Pakistan Defence News

How Pakistan’s GIDS Aims to Win in Saudi Arabia’s Surging Defence Market  Plus Pro

Photo of two officials exchanging a small model of a drone.

Global Industrial & Defence Solutions (GIDS) came to the 2026 World Defense Show (WDS) in Riyadh with a clear message: Pakistan provides a mature munitions and drone portfolio, it is ready to transfer production to friendly countries, and Saudi Arabia is a critical market. 

GIDS’ CEO, Asad Kamal, said as much at the exhibition, telling Aviation Week Saudi Arabia is the company’s “biggest market” and that the state-owned conglomerate is fully “willing to transfer technologies or transfer production to fulfill the aims of Saudi Vision 2030.” 

For a company that has spent the past five years in transformation its brand outlook in the international market– i.e., IDEAS 2024 in Karachi, LAAD 2025 in Rio de Janeiro, IDEF 2025 in Istanbul and EDEX-2025, Egypt – WDS 2026, KSA was the culmination of a deliberate market-entry campaign. 

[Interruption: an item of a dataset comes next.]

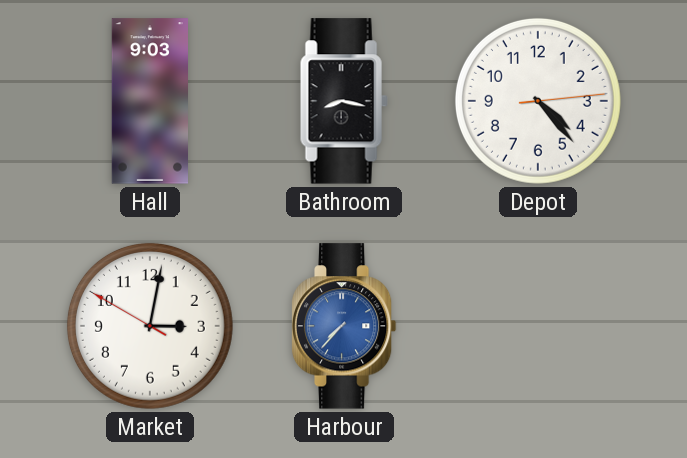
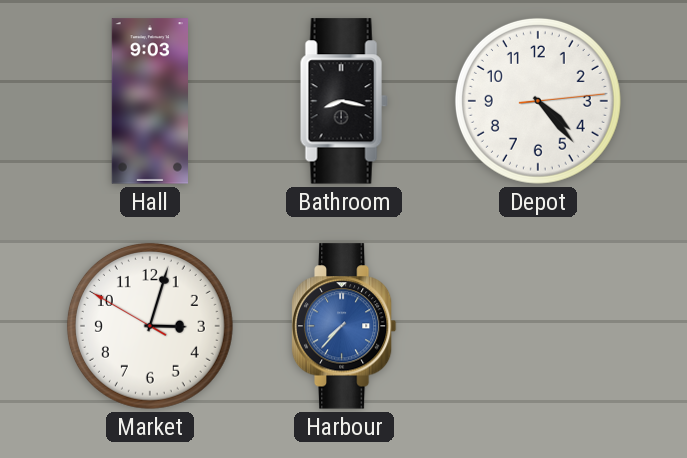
Market: 3:01 -> 3:02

GIDS stands today at a game-changing moment in its evolution by engaging and hosting highest level visits  and demonstration of equipment for  King Jordan, Indonesian President, Uzbekistan President and Azeri Defence Minister at GIDS HQs during the last six months.  

The timing is favorable. Saudi Arabia allocated $78 billion to defence in its 2025 budget. 

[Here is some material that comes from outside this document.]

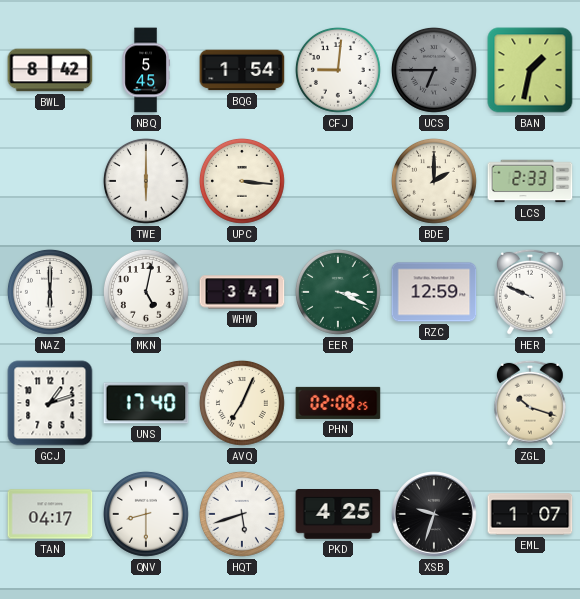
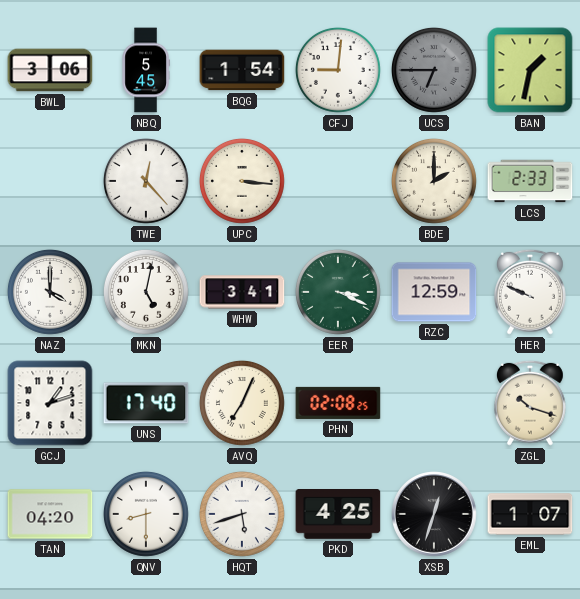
BWL: 8:42 -> 3:06
TWE: 6:00 -> 12:23
NAZ: 6:00 -> 4:00
TAN: 04:17 -> 04:20
XSB: 9:33 -> 12:33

The General Authority for Military Industries (GAMI) has raised defence spending localization from 4% in 2018 to 24.89% by the end of 2024, and is targeting 50% by 2030. GAMI has signed over 53 industrial cooperation agreements worth approximately $9.32 billion with local and international companies, and the number of licensed military-industrial facilities in the Kingdom has grown from five in 2019 to 296 by late 2024. WDS 2026 itself closed with more than $8.8 billion in deals across 220 agreements.

The demand for new suppliers (especially those willing to localize) is real and promising. GIDS is positioning itself to feed that demand across three tracks – i.e., a growing munitions and drone portfolio, a willingness to forge local partnerships, and a broader pitch about why Pakistan is a structurally suitable defence industry partner for the Kingdom. 

Growing its Munitions & Drones Portfolio 

GIDS has spent the past four years sharpening its munitions and unmanned systems portfolio into a coherent export offering. At IDEAS 2024, Quwa noted that the company showcased a range of guided weapons, including the Rasoob 250 and AZB-81LR, as part of a deliberate strategy to lead with munitions rather than complete platforms. 

The logic was that munitions have lower barriers to entry than complete platforms like the JF-17, generate recurring revenue, and position Pakistan within a niche assortment of key suppliers capable of producing advanced standoff weapons and cruise missiles. 

That portfolio expanded at LAAD-2025, where GIDS displayed the Fatah-I and Fatah-II precision-guided rockets, the Taimur air-launched cruise missile, the Harbah NG anti-ship cruise missile, the AZB-series precision-guided bombs, the al-Battaar laser-guided bomb, and the YALGHAR-series loitering munitions.